Here are a few selections I found masquerading as grilled cheeses on a “gourmet” menu: Grilled Cheese with Butternut Squash, Onions, and Balsamic Syrup. How about a grilled cheese made with goat cheese, spinach and mustard? Or one with russet apples and gouda? Or brie and pears with red onions and arugula?
Thank you, no.
We all know the story about John Montague, 4th Earl of Sandwich, and his contribution to culinary history. And did he ask for two all-beef patties special sauce lettuce cheese pickles onions on a sesame seed bun? No. He asked for a piece of meat between two slices of bread. Simplicity. And that's what a grilled cheese should be; a slice of cheese between two pieces of bread. Toasted.
Now, cheese on bread has been around for about as long as there has been cheese and bread. You can find references to cooked bread and cheese in ancient Roman cookbooks. But it wasn't until the early 20th century that the combination we now know as “grilled cheese” really came into fashion.
Prior to the 1920s, if you wanted to fix yourself something as basic as a grilled cheese sandwich, you had to work for it. First you had to build a fire in the stove. Then you had to haul out a chunk of cheese and a loaf of bread from the pantry and cut slices from both. Then you had to bring out the heavy artillery, aka the cast-iron pan. It was all very labor intensive. Progress, in the form of gas and/or electric stoves that lit with the turn of a knob, opened a lot of doors. Even so, early grilled cheeses were more along the lines of “cheese toast.” They were open-faced affairs comprised of a slice of toasted bread and a sprinkling of grated cheese. But then along came more progress; pre-sliced bread and packaged processed cheese. All the makings of the modern grilled cheese were now in place. A second slice of bread was added to make the sandwich more substantial and … well, sandwich-like, and suddenly, even kids could create a satisfying meal with little effort and less expense.
And, unfortunately, therein lies the problem. Grilled cheese sandwiches became a kiddie staple almost from the beginning because a) kids liked them and b) kids could make them.
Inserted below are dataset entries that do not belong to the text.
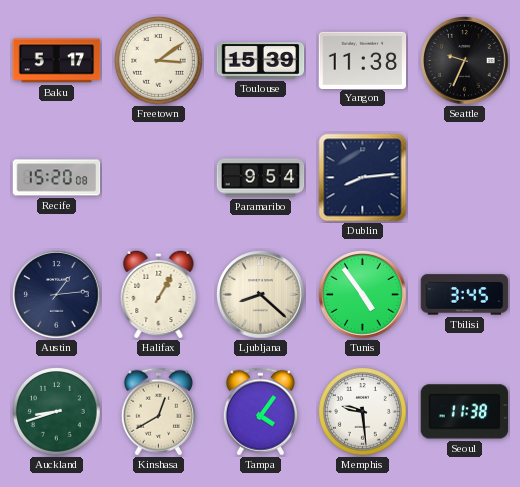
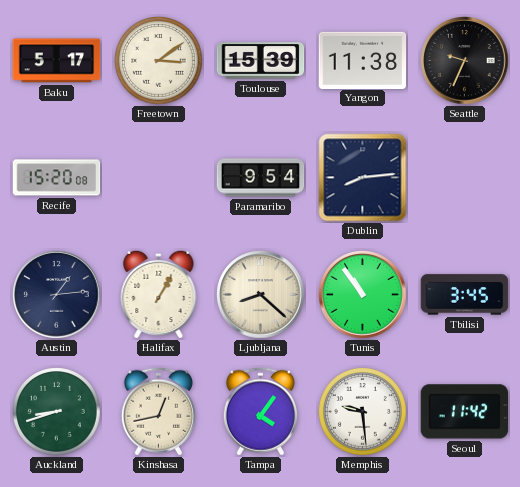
Tunis: 4:54 -> 10:54
Kinshasa: 12:40 -> 12:43
Seoul: 11:38 -> 11:42
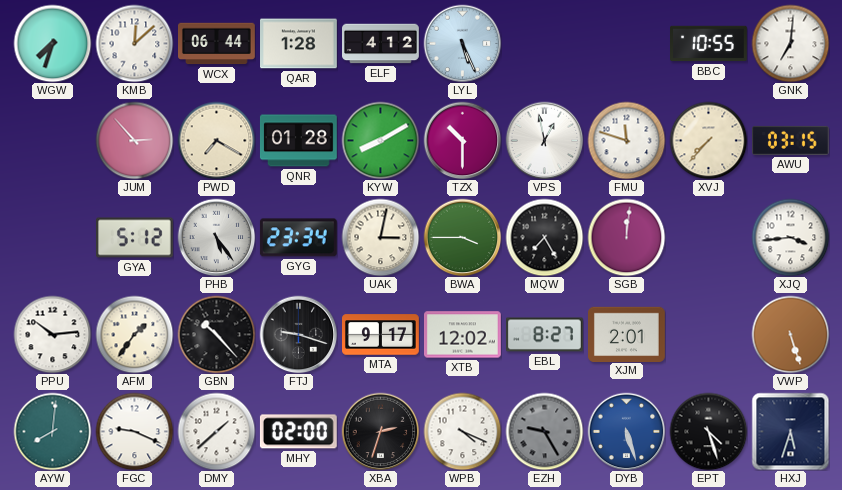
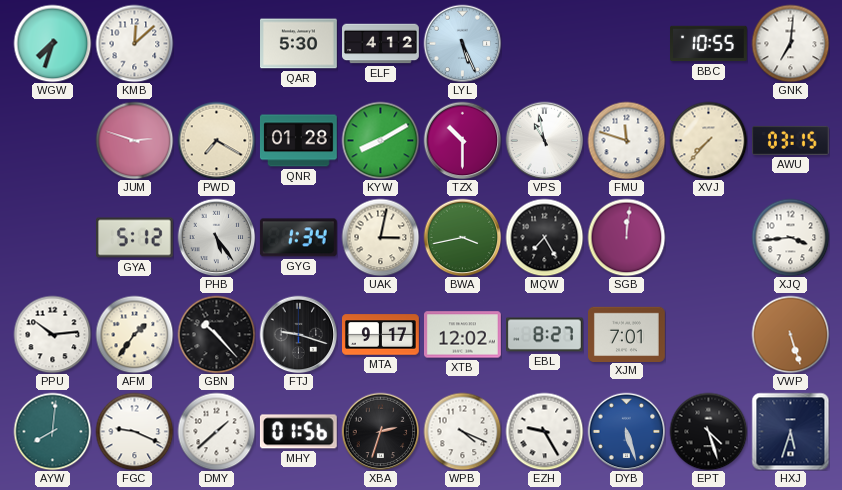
WCX: 06:44 -> none
QAR: 1:28 -> 5:30
JUM: 2:53 -> 2:48
VPS: 12:58 -> 10:58
GYG: 23:34 -> 1:34
BWA: 3:45 -> 3:43
XJM: 2:01 -> 7:01
MHY: 02:00 -> 01:56
EZH dial: grey -> white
I know. I started cooking at about age 7 and a grilled cheese was among the first things I learned to cook.
Now, I don't mean to say that upgrading the grilled cheese is a bad thing. I long ago stopped eating plastic American cheese. I sometimes make my grilled cheese sandwiches with different kinds and combinations of cheese. And since I bake my own bread, I haven't had gummy, store-bought white bread at home in years. But that just means I've improved the quality of the ingredients. I haven't radically altered the basic concept of a grilled cheese sandwich.
I guess it's all part of the American predilection toward excess. Somehow our national psyche still drives us to be bigger and better than everybody else, even in our food. By way of example, check out shows like “Man vs Food” someday. Simplicity, it seems, is equated with paucity, and we Americans just can't tolerate that, so we dump everything but the kitchen sink onto our plates just because we can. Look what happened to pizza once Americans got a hold of it.
So call me boring, call me pedestrian, call me dull, mundane, and humdrum. I'll continue to eschew “gourmet” grilled cheese sandwiches in favor of a simple comfort food staple made with a slice or two of cheese between two slices of bread. Serve that up with a bowl of tomato soup and some potato chips or French fries and you've got a cheap, easy, satisfying meal. Is it “adult?” Well, I'm an adult and I think so. Is it exciting and innovative and “gourmet?” Nope, but then neither is another of my favorites, peanut butter and jelly. And when it comes to the most important question – is it good and does it give you a warm, fuzzy feeling when you eat it – the answer is a resounding “yes!” That's all that really matters, anyway.